Your instructions
From the first line to the last, print the material exactly, skipping the pictures.

Provided material
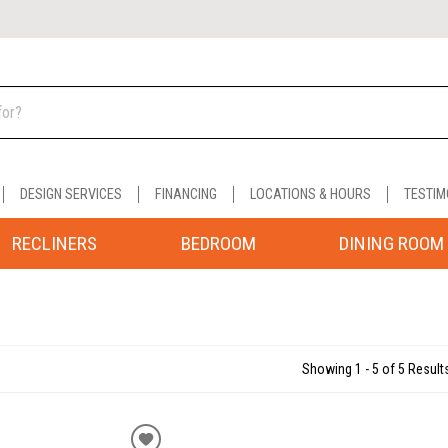
DESIGN SERVICES
FINANCING
LOCATIONS & HOURS
TESTIM
RECLINERS
BEDROOM
DINING ROOM
Showing 1 - 5 of 5 Result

Solution to this problem
DESIGN SERVICES
FINANCING
LOCATIONS & HOURS
TESTIM
RECLINERS
BEDROOM
DINING ROOM
Showing 1 - 5 of 5 Result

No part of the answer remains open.